Among the key findings:

  1. More than 94% of Latino children in California are U.S. citizens. * More than 370,000 Latino children in the state have no health insurance, despite being eligible for government-funded programs. Undocumented immigrants may avoid enrolling their children, the majority of whom are U.S. citizens, in programs out of fear the family's immigration status will be discovered in the process. Limited English proficiency may also contribute to a lack of knowledge or understanding about eligibility and the enrollment process.
  2. One in four Spanish-speaking households in California is considered "linguistically isolated," meaning that no one in the household age 14 or older is conversant in English. Spanish-speaking parents of young children may have difficulty navigating and engaging in their child's school and the health care system, resulting in increased health risks for their children.
  3. More than 30% of Latino children from linguistically isolated (primarily Spanish-speaking) households live in a "poor working" household, with parents who have incomes less than 100% of the federal poverty level despite full-time employment.
  4. About 58% of Latino children from linguistically isolated households use a community or government clinic or a community hospital as a usual source of care, a much higher rate of use than white children (15.3%) or Latino children from English-speaking households (17.9%).
  5. Latino children fare as well as or better than white children when it comes to family practices that indicate a home environment that promotes children's health. For example, Latino children from primarily Spanish-speaking households eat meals together with their family every day more often than white children, and are more likely than white children to live in a household where no one smokes.

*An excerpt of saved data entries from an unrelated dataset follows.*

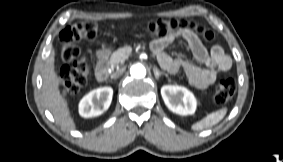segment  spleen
<instances>
[{
  "instance_id": "obj_1",
  "label": "spleen",
  "mask_w": 283,
  "mask_h": 162,
  "mask_svg": "<svg viewBox=\"0 0 283 162\" xmlns=\"http://www.w3.org/2000/svg\"><path fill=\"white\" fill-rule=\"evenodd\" d=\"M226 113H227V108H222L220 110H217L216 112H212L202 120L194 123L191 128L193 130H203L206 128H210L216 125L217 123H219L224 118Z\"/></svg>"
}]
</instances>
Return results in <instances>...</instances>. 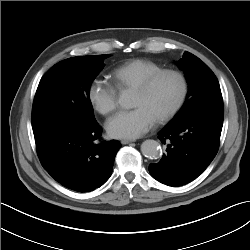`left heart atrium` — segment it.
Masks as SVG:
<instances>
[{"mask_svg": "<svg viewBox=\"0 0 250 250\" xmlns=\"http://www.w3.org/2000/svg\"><path fill=\"white\" fill-rule=\"evenodd\" d=\"M156 119L142 106L121 111L107 122V130L114 138L135 139L145 134Z\"/></svg>", "mask_w": 250, "mask_h": 250, "instance_id": "1", "label": "left heart atrium"}]
</instances>
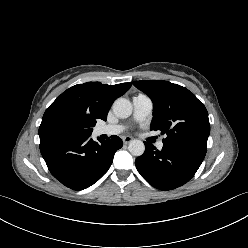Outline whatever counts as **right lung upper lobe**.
<instances>
[{
    "instance_id": "right-lung-upper-lobe-1",
    "label": "right lung upper lobe",
    "mask_w": 248,
    "mask_h": 248,
    "mask_svg": "<svg viewBox=\"0 0 248 248\" xmlns=\"http://www.w3.org/2000/svg\"><path fill=\"white\" fill-rule=\"evenodd\" d=\"M131 85L130 82L117 85L100 82L77 84L57 97L44 115L64 111L75 114L95 125L98 119L107 120L112 103L122 96Z\"/></svg>"
}]
</instances>
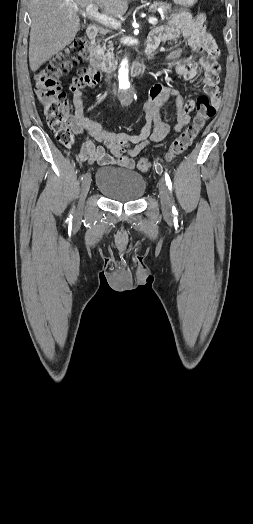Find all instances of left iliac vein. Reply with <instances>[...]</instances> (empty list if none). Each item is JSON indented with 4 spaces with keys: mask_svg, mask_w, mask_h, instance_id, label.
I'll return each instance as SVG.
<instances>
[{
    "mask_svg": "<svg viewBox=\"0 0 253 524\" xmlns=\"http://www.w3.org/2000/svg\"><path fill=\"white\" fill-rule=\"evenodd\" d=\"M158 187H159V195H160L162 211L165 215H170L172 212V203H171L167 184L163 178H160L158 182Z\"/></svg>",
    "mask_w": 253,
    "mask_h": 524,
    "instance_id": "1",
    "label": "left iliac vein"
}]
</instances>
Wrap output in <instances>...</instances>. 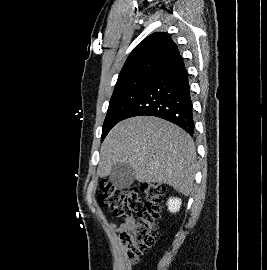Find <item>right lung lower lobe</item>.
I'll use <instances>...</instances> for the list:
<instances>
[{
    "mask_svg": "<svg viewBox=\"0 0 267 270\" xmlns=\"http://www.w3.org/2000/svg\"><path fill=\"white\" fill-rule=\"evenodd\" d=\"M142 115L160 117L180 126L191 136L194 134L190 86L180 55L155 74L125 119Z\"/></svg>",
    "mask_w": 267,
    "mask_h": 270,
    "instance_id": "1",
    "label": "right lung lower lobe"
}]
</instances>
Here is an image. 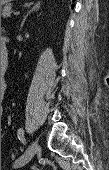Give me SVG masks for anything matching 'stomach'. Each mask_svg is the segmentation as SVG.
I'll use <instances>...</instances> for the list:
<instances>
[{
	"mask_svg": "<svg viewBox=\"0 0 109 170\" xmlns=\"http://www.w3.org/2000/svg\"><path fill=\"white\" fill-rule=\"evenodd\" d=\"M11 1H13V0H1V6L7 5Z\"/></svg>",
	"mask_w": 109,
	"mask_h": 170,
	"instance_id": "stomach-1",
	"label": "stomach"
}]
</instances>
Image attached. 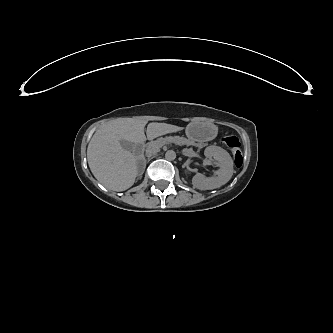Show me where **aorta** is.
Segmentation results:
<instances>
[{
    "label": "aorta",
    "instance_id": "762f6f07",
    "mask_svg": "<svg viewBox=\"0 0 333 333\" xmlns=\"http://www.w3.org/2000/svg\"><path fill=\"white\" fill-rule=\"evenodd\" d=\"M176 158V152L174 150H168L165 153V159L168 161H173Z\"/></svg>",
    "mask_w": 333,
    "mask_h": 333
}]
</instances>
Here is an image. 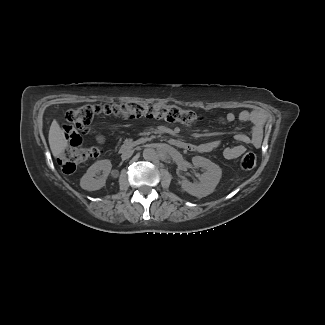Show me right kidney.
Wrapping results in <instances>:
<instances>
[{
    "label": "right kidney",
    "instance_id": "ca27d5eb",
    "mask_svg": "<svg viewBox=\"0 0 325 325\" xmlns=\"http://www.w3.org/2000/svg\"><path fill=\"white\" fill-rule=\"evenodd\" d=\"M110 160H100L91 165L80 179V186L84 190L95 191L101 189L111 171Z\"/></svg>",
    "mask_w": 325,
    "mask_h": 325
}]
</instances>
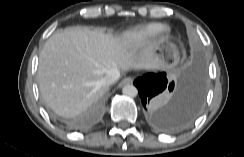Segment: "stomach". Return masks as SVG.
Returning a JSON list of instances; mask_svg holds the SVG:
<instances>
[{"mask_svg":"<svg viewBox=\"0 0 244 157\" xmlns=\"http://www.w3.org/2000/svg\"><path fill=\"white\" fill-rule=\"evenodd\" d=\"M154 61L156 68L162 71H172L179 62V52L174 44L166 43L157 47Z\"/></svg>","mask_w":244,"mask_h":157,"instance_id":"stomach-1","label":"stomach"}]
</instances>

The California findings are largely consistent with those of a recently released national study of Latino children, which noted lower rates of health insurance among Latino children compared to white children and raised concerns about persistent health disparities, but also highlighted solid gains in educational achievement.

The California study's authors highlight policies that may improve the health and well-being of California's Latino children, including:

  1. Support early childhood education for every Latino child as a pathway to school readiness, educational success and better health.
  2. Increase support for community health centers in Latino communities.
  3. Increase enrollment of all eligible children in school nutrition programs, food stamps, WIC, Medi-Cal and other programs to increase access to health care and nutritious food.
  4. Support adult literacy programs and adequate translation services in the health care system to improve children's health outcomes.

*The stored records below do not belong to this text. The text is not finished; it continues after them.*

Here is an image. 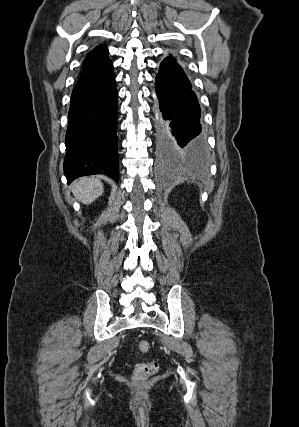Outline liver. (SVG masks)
Here are the masks:
<instances>
[{
    "label": "liver",
    "mask_w": 299,
    "mask_h": 427,
    "mask_svg": "<svg viewBox=\"0 0 299 427\" xmlns=\"http://www.w3.org/2000/svg\"><path fill=\"white\" fill-rule=\"evenodd\" d=\"M74 196L83 204H90L103 193L102 182L95 177H83L71 184Z\"/></svg>",
    "instance_id": "1"
}]
</instances>
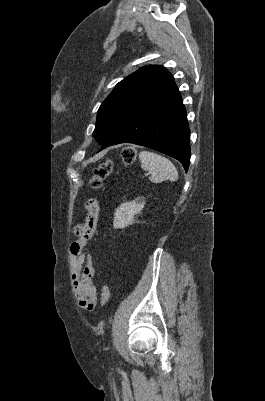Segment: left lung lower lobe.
Returning a JSON list of instances; mask_svg holds the SVG:
<instances>
[{
	"label": "left lung lower lobe",
	"instance_id": "left-lung-lower-lobe-1",
	"mask_svg": "<svg viewBox=\"0 0 265 401\" xmlns=\"http://www.w3.org/2000/svg\"><path fill=\"white\" fill-rule=\"evenodd\" d=\"M189 138L185 107L174 83L135 113L103 143L100 150L120 143H133L177 159L187 171L190 163Z\"/></svg>",
	"mask_w": 265,
	"mask_h": 401
}]
</instances>
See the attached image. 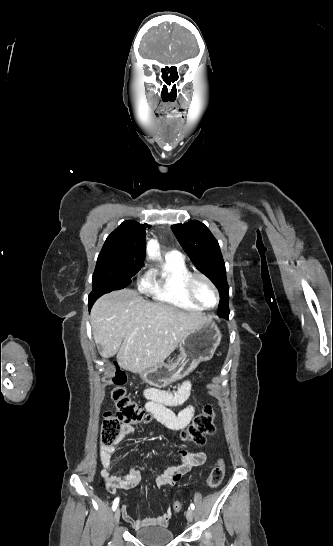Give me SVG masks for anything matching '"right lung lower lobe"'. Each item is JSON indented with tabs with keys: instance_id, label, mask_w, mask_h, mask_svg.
<instances>
[{
	"instance_id": "98d812e1",
	"label": "right lung lower lobe",
	"mask_w": 333,
	"mask_h": 546,
	"mask_svg": "<svg viewBox=\"0 0 333 546\" xmlns=\"http://www.w3.org/2000/svg\"><path fill=\"white\" fill-rule=\"evenodd\" d=\"M93 303H94V301L89 300V303H88L89 309L92 307Z\"/></svg>"
}]
</instances>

"Latino children have the same potential for health and well-being as other children, but many face barriers to achieving that potential," said the study's lead author, Christina Bethell, director of the Child and Adolescent Health Measurement Initiative. "The goal of this report is to help identify those barriers, as well as particular strengths of California's Latino families, to help policymakers, advocates and health providers ensure a healthier future for the children who will comprise a majority of California's citizens."